I sailed through the first 56 years of my life...bachelor's degree, master's degree, 20 years as a physical education teacher, 15 years as a district administrator and school principal. Along the way I founded AZ Disabled Sports, the Desert Challenge Games, SkiAble and other programming for individuals with physical disabilities.
In July of 2011, I went in to get a blood test prior to undergoing my annual physical. I then left for a week of the Junior National Disability Championships in Michigan. While in Michigan, I began experiencing profuse sweating out of context to anything I was doing. I dismissed the sweats as me not being accustomed to the humidity and ignored it.
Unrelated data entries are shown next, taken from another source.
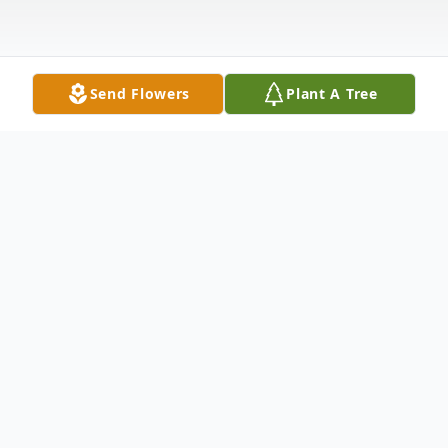
Send Flowers
Plant A Tree
Obituary
Pamela Kay Collie Gartman of Redfield,
Arkansas was born July 29, 1949 in Little Rock,
the daughter of the late James (Jim) and Vera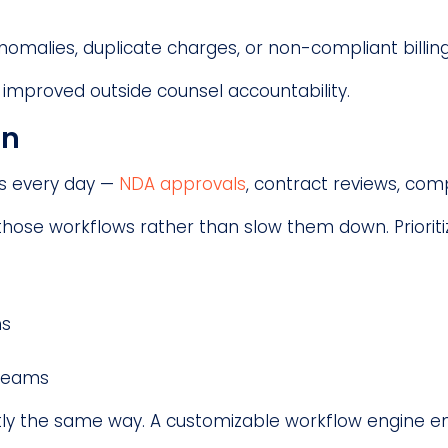
nomalies, duplicate charges, or non-compliant billin
improved outside counsel accountability.
on
s every day —
NDA approvals
, contract reviews, com
ose workflows rather than slow them down. Prioritiz
ns
 teams
ly the same way. A customizable workflow engine en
When I returned to Arizona, there was a message from my primary care doctor indicating that I needed to come see her right away. When I went in, the discussion centered on the fact that my blood test results had come back abnormal. She asked me if I had any infections, fevers, colds, etc. When I responded in the negative, my next question was what would be the primary suspicion given my blood test results. She indicated that the first suspicion would be cancer but it could be a false positive result. She told me that I should undergo another test to determine accuracy and indicated that I needed to start looking for a "specialist." She gave me several cards for referral -- cards that said "oncology/hematology." It was now getting real.
So I went in to get a second blood test and began preparing my school for the start of the year, as this was August and school was starting the following week. That Friday, I spent the entire day getting my school prepared. I got home and decided that I would go to the gym and work out. As I was leaving out the front door, the phone rang. I was going to ignore it but something told me to answer the call. It was my primary doc.....she indicated that they had the results from my second test, she had been in consult with my "specialist" and they were both very concerned. She indicated that I needed to check into the hospital through the ER. So, instead of going to the gym, I was driving to check myself into the hospital. I was in denial......it was a mistake. I was basically asymptomatic. But when they rolled me into the oncology wing, it became even more real.
Four days in the hospital of blood draws every six hours, CAT scans and finally a bone marrow biopsy, it was confirmed on my 27th wedding anniversary that I had chronic myeloid leukemia (CML).
I was released from the hospital the day before school started. I held a meeting of all school personnel that day, as rumors were running rampant as to the reason for my absence. When I informed the staff that I had been diagnosed with a rare form of leukemia, there were a few gasps in the crowd but mostly stunned silence. We all resolved to work together to support each other throughout the school year.
I met with my oncologist and began a treatment protocol that called for a daily oral dose of 100 mg of Sprycel, a second generation TKI (Tyrosine Kinase Inhibitor) that was still relatively new in terms of treatment. There were many challenges at first with nausea, fatigue, muscle cramping, skin outbreaks and other side effects but I was able to maintain my daily schedule in the first few months. However, it soon became apparent that I would not have the stamina to maintain the demanding schedule of a secondary school principal and I made the decision to retire at the end of 2012.
Fortunately another opportunity came along when I was approached by Wheelchair & Ambulatory Sports USA about running for chairman of the Board of Directors. I was elected and have been traveling the U.S. ever since spreading awareness about the amazing athletes that train and compete under the umbrella of WASUSA.
My life has never been better, I'm dealing with each challenge as it comes along and I hope I can serve as an inspiration for those just now being diagnosed with a life threatening disease.